## About this task:
Starting at the line that contains "Stone Details [tab] (653, 713)", repeat each line exactly until the records end, keeping both the first and the last.
[[ Data records open ]]
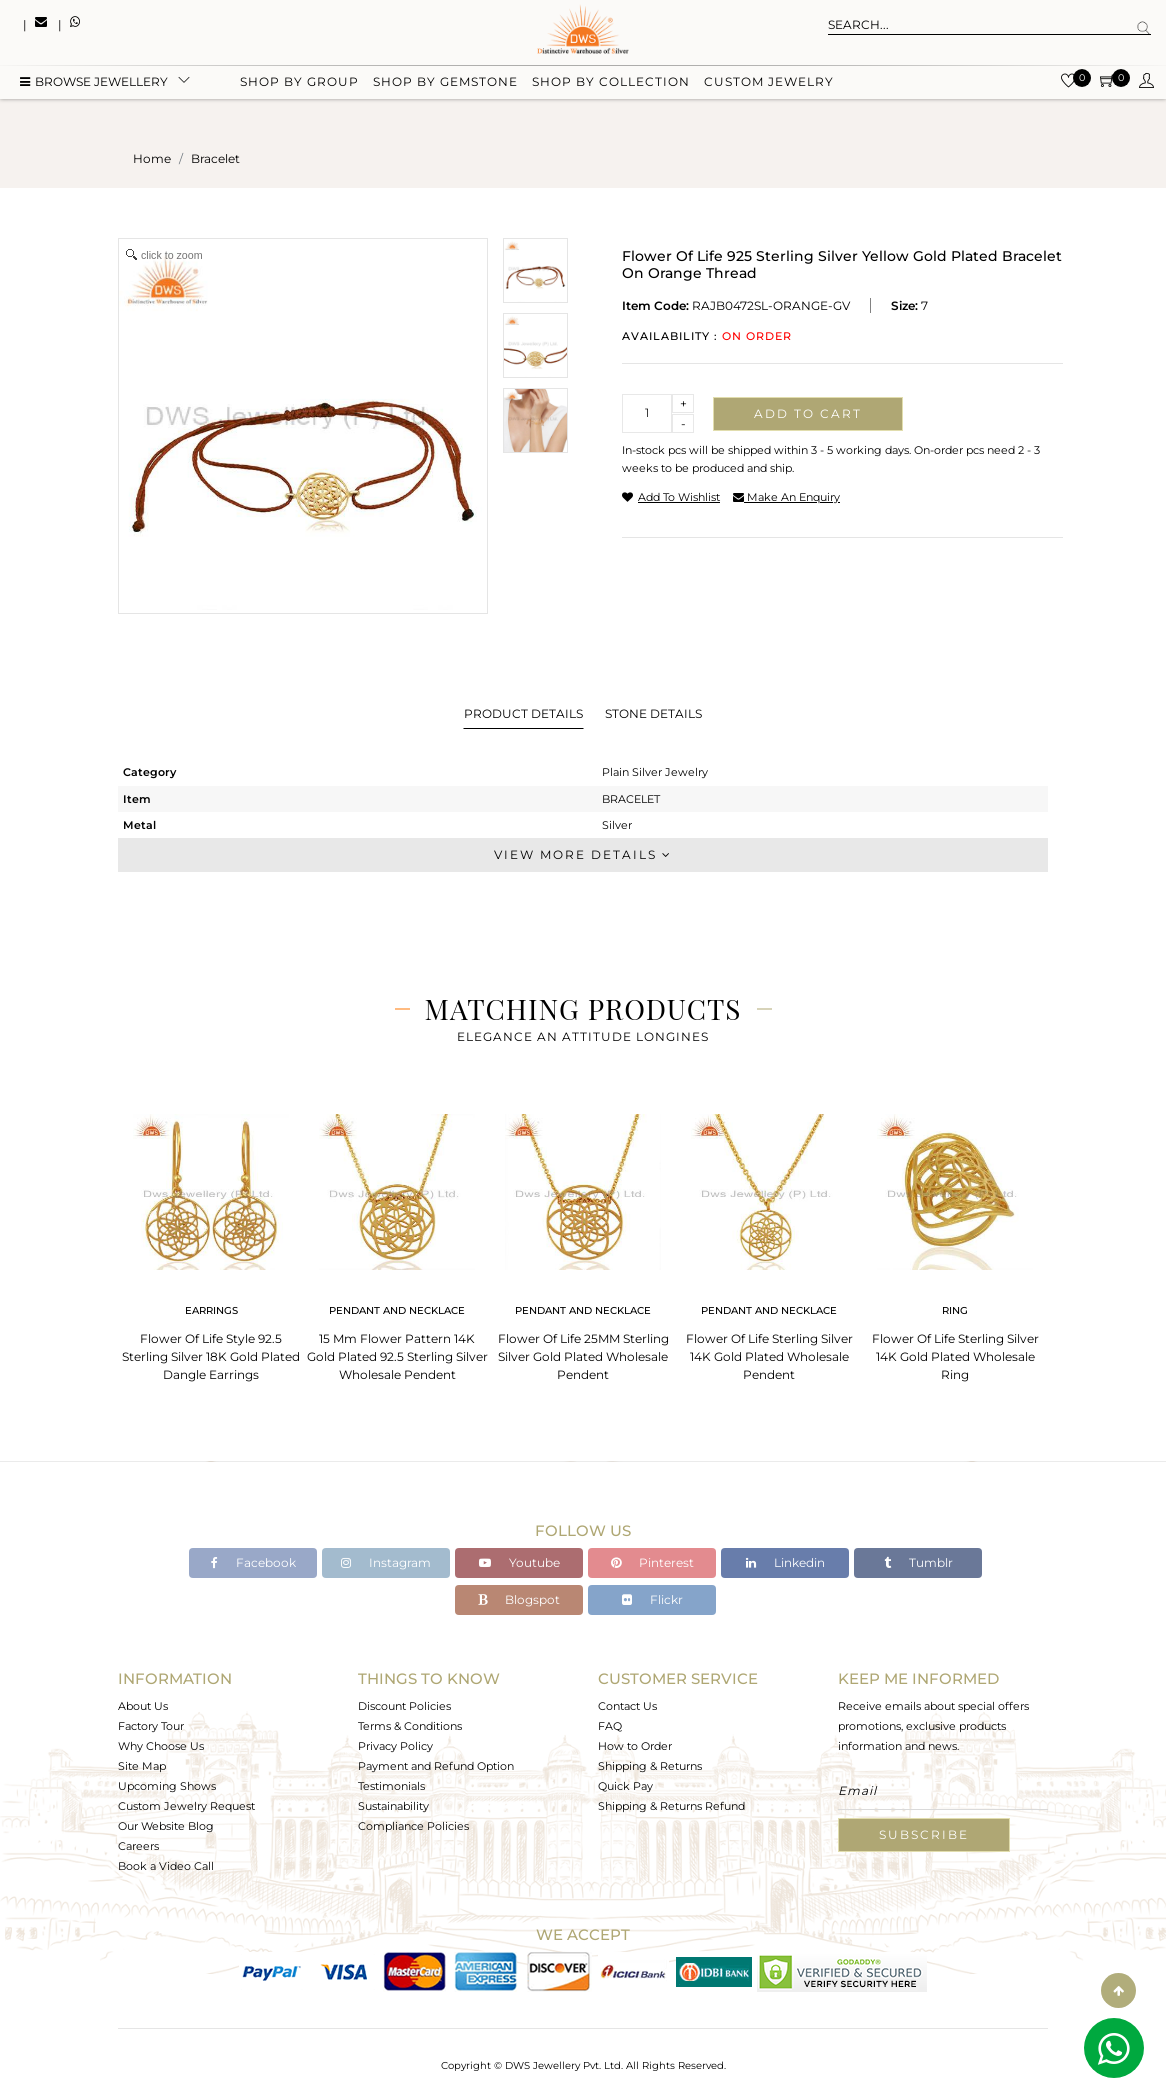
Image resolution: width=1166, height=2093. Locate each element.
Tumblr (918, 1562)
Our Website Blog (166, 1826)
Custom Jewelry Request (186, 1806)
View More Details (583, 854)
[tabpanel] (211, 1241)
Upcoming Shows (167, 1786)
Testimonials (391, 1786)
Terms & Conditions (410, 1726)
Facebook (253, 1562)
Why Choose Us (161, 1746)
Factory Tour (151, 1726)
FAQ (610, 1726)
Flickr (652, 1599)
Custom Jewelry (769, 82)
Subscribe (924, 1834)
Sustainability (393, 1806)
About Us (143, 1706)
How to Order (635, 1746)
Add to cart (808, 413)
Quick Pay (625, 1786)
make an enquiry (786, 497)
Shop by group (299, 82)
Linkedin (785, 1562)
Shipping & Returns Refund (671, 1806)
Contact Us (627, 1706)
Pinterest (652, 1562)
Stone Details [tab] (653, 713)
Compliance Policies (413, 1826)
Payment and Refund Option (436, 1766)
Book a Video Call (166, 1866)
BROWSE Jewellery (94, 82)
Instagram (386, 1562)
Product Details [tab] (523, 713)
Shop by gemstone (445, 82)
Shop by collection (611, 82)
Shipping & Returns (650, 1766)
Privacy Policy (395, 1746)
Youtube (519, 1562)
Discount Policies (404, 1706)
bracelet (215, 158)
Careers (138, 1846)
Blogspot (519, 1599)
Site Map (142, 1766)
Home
[[ Data records closed ]]
## Answer area:
Stone Details [tab] (653, 713)
Compliance Policies (413, 1826)
Payment and Refund Option (436, 1766)
Book a Video Call (166, 1866)
BROWSE Jewellery (94, 82)
Instagram (386, 1562)
Product Details [tab] (523, 713)
Shop by gemstone (445, 82)
Shop by collection (611, 82)
Shipping & Returns (650, 1766)
Privacy Policy (395, 1746)
Youtube (519, 1562)
Discount Policies (404, 1706)
bracelet (215, 158)
Careers (138, 1846)
Blogspot (519, 1599)
Site Map (142, 1766)
Home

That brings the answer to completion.